Rethinking West Baltimore's Highway to Nowhere

Rethinking West Baltimore's Highway to Nowhere

Ashley Milburn is a 2007 Open Society Institute Community Fellow. His work around the Highway to Nowhere began in 2007 while he was a student in the Masters of Community Arts at the Maryland Institute College of Art. With the assistance of the West Baltimore Coalition (WBC), he helped establish the first West Baltimore Committee on Arts & Culture as an extension of the WBC. Currently, stakeholders and representatives from both sides of the Highway are developing a cultural plan for the area called the Culture Works and West Baltimore Cultural Space Project. Additional support for this project has come from Bon Secours of Maryland, Baltimore Office of Promotion and the Arts and Operation Reach Out South West. The Culture Works and West Baltimore Cultural Space Project is a program of Fusion Partnerships.

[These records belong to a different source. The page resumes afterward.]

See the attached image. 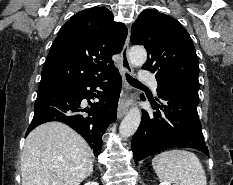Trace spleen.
<instances>
[{
  "mask_svg": "<svg viewBox=\"0 0 233 185\" xmlns=\"http://www.w3.org/2000/svg\"><path fill=\"white\" fill-rule=\"evenodd\" d=\"M152 166L162 182L173 185H207L198 157L186 150H169L155 156Z\"/></svg>",
  "mask_w": 233,
  "mask_h": 185,
  "instance_id": "1",
  "label": "spleen"
}]
</instances>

Baltimore, Maryland, in the spring of 1956, was as racial divided as it gets. Blacks could not buy from stories in Downtown Baltimore. Blacks could not go past East Baltimore Street for fear of being chased by gangs of youth white boys and the City was about to close the door on many Blacks with its plans for an East West Highway that went from downtown through the West Baltimore community and stopped there. To many this strip of concrete is known as the Rt. 40 Franklin-Mulberry Corridor, but to residents who live with this failed city planning project, it is known as the Highway to Nowhere. This division began a history of disenfranchisement in the late sixties, loss of community power and identity, and a steady increase of social ills and recourses that still plague West Baltimore today.

Residents of West Baltimore are in the process of rethinking this Highway and making it work for them as a place to build communities rather than divide them.